Electromyographic and Kinematic Measures From Support-Surface Perturbation as Rehabilitation Outcome Measures
On the basis of the observed reductions in forward CoM displacement and changes in antagonist onset and duration, we consider a subsequent randomized trial of Adapted Tango with kinematic and EMG outcome measures to be feasible and justified. Given the limited sample size, the observed changes in muscle activity could be attributed to chance in many cases. However, average effect sizes observed in individual muscle analyses were moderate (average effect size 0.50), and generally comparable with those observed in UPDRS-III (0.47), BBS (0.59), FAB (0.56), and DGI (0.53). Particularly because effect sizes are less susceptible to the influence of small sample sizes than P values, we interpret these results as evidence that EMG and kinematic measures would be feasible and potentially useful when applied in a larger sample in this type of intervention. Associations between changes in clinical measures observed after the intervention and changes in kinematic measures provided additional evidence that laboratory-assessed balance measures are feasible as objective rehabilitative outcomes for Adapted Tango.
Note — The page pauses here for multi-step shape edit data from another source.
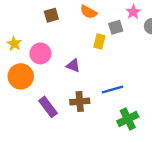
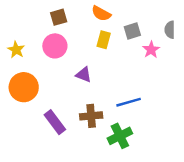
pink star: (133, 12) -> (151, 50), moved
yellow rectangle: (99, 41) -> (104, 40), moved
pink circle: (40, 53) -> (55, 46), moved
green cross: (128, 119) -> (120, 136), moved

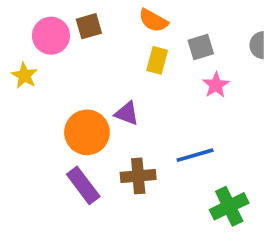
pink circle: (55, 46) -> (51, 36), moved
pink star: (151, 50) -> (216, 85), moved
orange circle: (24, 87) -> (87, 132), moved
green cross: (120, 136) -> (229, 206), moved

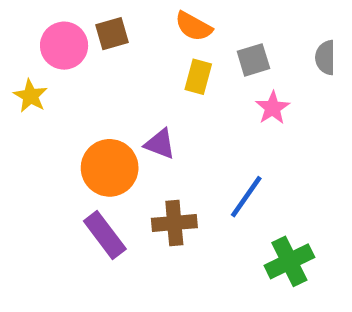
blue line: (195, 155) -> (246, 197), turned -39

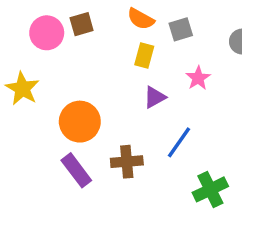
gray square: (253, 60) -> (181, 29), moved
yellow star: (30, 96) -> (22, 89), moved, size x1.4
purple triangle: (160, 144) -> (155, 97), moved, turned -50

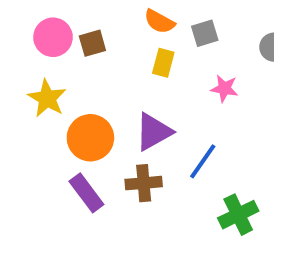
brown square: (82, 24) -> (92, 43), moved
pink star: (198, 78) -> (224, 88), turned -30
yellow star: (22, 89) -> (47, 98), moved
purple triangle: (155, 97) -> (153, 132), moved, size x1.5

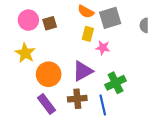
gray square: (205, 33) -> (110, 18), size x1.5
pink star: (224, 88) -> (103, 48), moved
blue line: (203, 161) -> (103, 105), moved, turned -48
green cross: (238, 215) -> (116, 83), moved

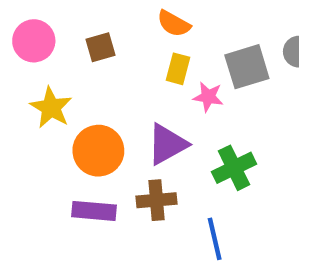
gray square: (110, 18) -> (247, 67), moved
pink circle: (28, 20) -> (34, 41), moved
purple rectangle: (46, 104) -> (94, 211), turned -48
blue line: (103, 105) -> (215, 239), moved

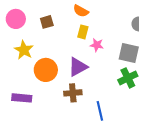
gray square: (247, 67) -> (129, 53), moved, turned 30
green cross: (234, 168) -> (128, 78), moved
purple rectangle: (94, 211) -> (22, 98), moved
The feasibility results obtained here appear generalizable to subsequent controlled trials without substantial modifications to the basic protocol. We anticipate that a subsequent randomized trial would test the hypothesis that CoM displacement would be reduced and automatic postural response onset latency would be delayed from pretest to posttest after Adapted Tango, compared to standard care. The following modifications could improve the precision of subsequent studies. A reduced number of clinical outcomes, all collected at the same visit as postural response testing, would improve the precision of correlational analyses and reduce the potential for fatigue effects. The postural stability UPDRS item has known limitations in discriminating fallers from nonfallers65 and lower interrater reliability than tests including the Push and Release test.43 Balance outcome measures should be evaluated carefully to improve external validity and to reduce participant burden. At posttest, we did not observe reductions in backward CoM displacement, despite reductions in forward CoM displacement, altered antagonist activity, and improved postural stability as measured by the UPDRS. This may reflect the increased difficulty and fewer biomechanical strategies available to recover balance when falling backward in individuals with PD, who are particularly unstable during backward sway.20,67 Overall, the number of trials delivered in which a foot, heel, or toe lift or arm flailing occurred was reduced from 31% at pretest to 23% at posttest, suggesting that perturbations in both directions were less challenging at posttest, possibly because of altered postural strategies that were not captured in our analyses of CoM displacement. A more complete kinematic and kinetic data set, including variables such as center of pressure and stability margin,67 should be collected to better characterize postural strategies during perturbation responses and investigate this asymmetric response. As posterior perturbation responses and the UPDRS postural stability item are correlated in the practically defined 12-hour OFF,67 but not in the ON,68 medication state, testing should be performed in the practically defined 12-hour OFF state to improve the precision of correlational analyses68 and the discriminatory ability of clinical measures.65,69
This pilot study has several limitations that should be addressed in subsequent controlled trials. Caution should be used in interpreting these results, given the small effect sizes of most measures, the potential for Type II error, and the lack of a control group. Furthermore, the small sample size left the study underpowered. Although we provide test-retest reliability findings that demonstrate stability of clinical mobility measures within these individuals with PD, the absence of a parallel control group for EMG and kinematic measures prevents us from attributing changes in these measures to the effects of the intervention. The study used a large number of outcome measures, which increases the likelihood of chance findings. In particular, a plausible mechanism for Adapted Tango in improving speech (UPDRS-III item 1) is unknown. Parkinson disease is most often associated with hypokinetic dysarthria attributed to a decreased range of motion in the speech mechanism.70 We observed improved preferred and fast cadence after the intervention, as well as improved speech—these changes may reflect a common underlying mechanism. However, it is also possible that this unexpected finding is spurious and should be interpreted with caution. The study also used a convenience sample of participants for postural response outcome measures. Although these participants did not differ in demographic measures from the other participants in the study, unknown selection biases may limit the generalizability of these findings. Since the Adapted Tango classes represent a form of group exercise, in future studies it would be valuable to assess changes in measures of social participation.71
These results demonstrate that a 3-week, high-volume Adapted Tango rehabilitative intervention is feasible for individuals with mild-moderate PD and that randomized Adapted Tango trials using laboratory-assessed measures of postural responses are feasible and justified.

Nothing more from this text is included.